Demikian pula kita tidak layak untuk berharap dari seorang spesialis mikroba agar ia dapat menyingkap bintang-bintang senja dengan menggunakan instrumen-instrumen mikrologi. Karena mereka memiliki wilayah sendiri-sendiri. Setiap alat hanya dapat digunakan dalam wilayah spesialisasi ilmunya masing-masing dan tidak dapat digunakan di luar wilayah spesialisasi dan aplikasinya. Oleh karena itu, ketika alat-alat tersebut berhadapan dengan hal-hal yang bersifat non-materi yang berada pada wilayah metafisik, maka alat-alat tersebut tidak akan dapat memberikan jawaban dengan positif (iya) atau negatif (tidak). Atas dasar itu, kita tidak mungkin dapat mengetahui kebenaran ilmu-ilmu alam dalam membahas sesuatu yang berada di luar wilayah naturalnya, lantaran wilayah penetrasinya terbatas pada alam, efek dan spesialisasinya saja.

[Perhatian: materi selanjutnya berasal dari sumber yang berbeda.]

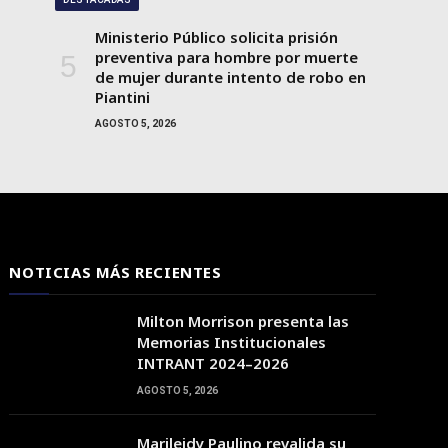
Ministerio Público solicita prisión
preventiva para hombre por muerte
de mujer durante intento de robo en
Piantini
AGOSTO 5, 2026
NOTICIAS MÁS RECIENTES
Milton Morrison presenta las
Memorias Institucionales
INTRANT 2024–2026
AGOSTO 5, 2026
Marileidy Paulino revalida su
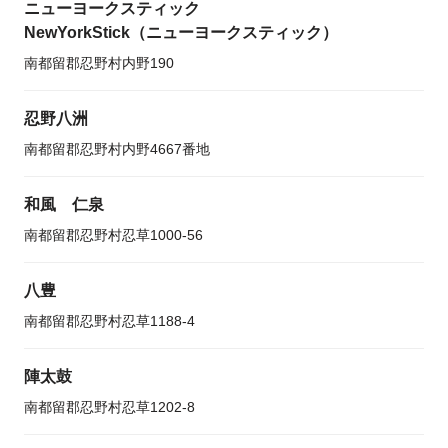
ニューヨークスティック
NewYorkStick（ニューヨークスティック）
南都留郡忍野村内野190
忍野八洲
南都留郡忍野村内野4667番地
和風 仁泉
南都留郡忍野村忍草1000-56
八豊
南都留郡忍野村忍草1188-4
陣太鼓
南都留郡忍野村忍草1202-8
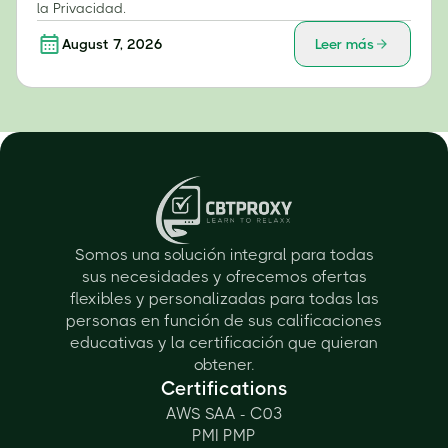
la Privacidad.
August 7, 2026
Leer más
Somos una solución integral para todas
sus necesidades y ofrecemos ofertas
flexibles y personalizadas para todas las
personas en función de sus calificaciones
educativas y la certificación que quieran
obtener.
Certifications
AWS SAA - C03
PMI PMP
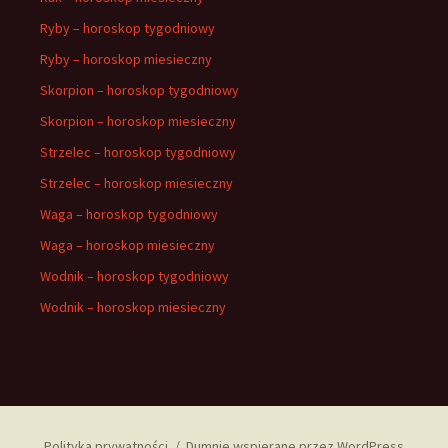
Ryby – horoskop tygodniowy
Ryby – horoskop miesieczny
Skorpion – horoskop tygodniowy
Skorpion – horoskop miesieczny
Strzelec – horoskop tygodniowy
Strzelec – horoskop miesieczny
Waga – horoskop tygodniowy
Waga – horoskop miesieczny
Wodnik – horoskop tygodniowy
Wodnik – horoskop miesieczny
Polityka prywatności
Dumnie wspierane przez WordPress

Jika demikian halnya, maka kebenaran yang dapat diyakini oleh seorang ilmuwan ilmu alam adalah sebatas apa yang dapat ia analisa berdasarkan eksperimen semata. Dan seharusnya ia memilih diam ketika berhadapan dengan masalah metafisika dan hal-hal yang bersifat non-materi, karena masalah itu berada di luar batas pengkajian dan instrumen wilayah kerjanya. Dan bukan malah mengingkarinya.

August Comte, salah seorang pelopor dan peletak dasar-dasar filsafat empiris dalam bukunya Beberapa Kalimat Tentang Filsafat Empiris berkata:

“Karena kita tidak memiliki informasi sejak awal tentang seluruh wujud, maka kita tidak dapat mengingkari adanya wujud sebelum atau sesudahnya, sebagaimana kita juga tidak dapat membuktikannya. Pendeknya, Empirisme menghindar dari menyampaikan setiap bentuk pendapat, karena ketidaktahuan mereka dalam masalah ini. Demikian juga, ilmu-ilmu cabang yang menjadi fondasi Empirisme, harus menghindarkan diri dari bentuk penilaian atas awal dan akhir seluruh wujud. Maksudnya, kami tidak mengingkari ilmu dan hikmah Ilahi serta  wujud-Nya, dan kami menjaga diri dalam netralitas; antara penafian dan pembuktian”.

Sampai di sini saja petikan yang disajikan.